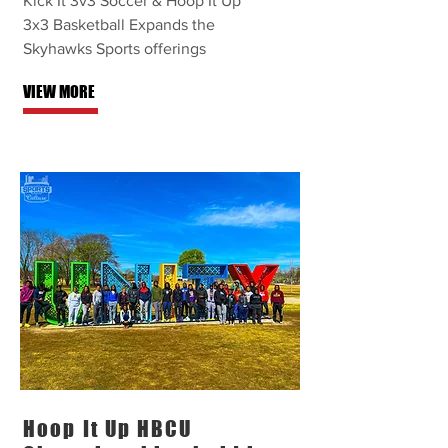
Kick It 3v3 Soccer & Hoop It Up
3x3 Basketball Expands the
Skyhawks Sports offerings
VIEW MORE
Hoop It Up HBCU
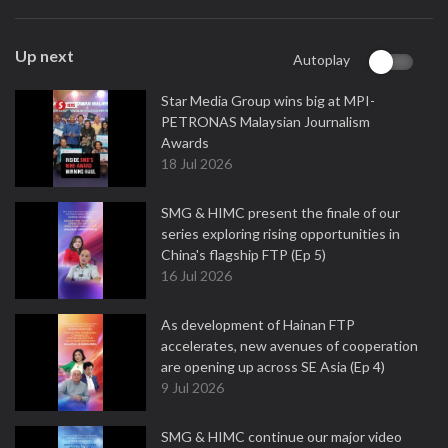
Up next
Autoplay
Star Media Group wins big at MPI-
PETRONAS Malaysian Journalism
Awards
18 Jul 2026
SMG & HIMC present the finale of our
series exploring rising opportunities in
China's flagship FTP (Ep 5)
16 Jul 2026
As development of Hainan FTP
accelerates, new avenues of cooperation
are opening up across SE Asia (Ep 4)
9 Jul 2026
SMG & HIMC continue our major video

■ ■ ■

Give every record back exactly as it reads, with no images.

RESULT:
Kick It 3v3 Soccer & Hoop It Up
3x3 Basketball Expands the
Skyhawks Sports offerings
VIEW MORE
Hoop It Up HBCU
Up next
Autoplay
Star Media Group wins big at MPI-
PETRONAS Malaysian Journalism
Awards
18 Jul 2026
SMG & HIMC present the finale of our
series exploring rising opportunities in
China's flagship FTP (Ep 5)
16 Jul 2026
As development of Hainan FTP
accelerates, new avenues of cooperation
are opening up across SE Asia (Ep 4)
9 Jul 2026
SMG & HIMC continue our major video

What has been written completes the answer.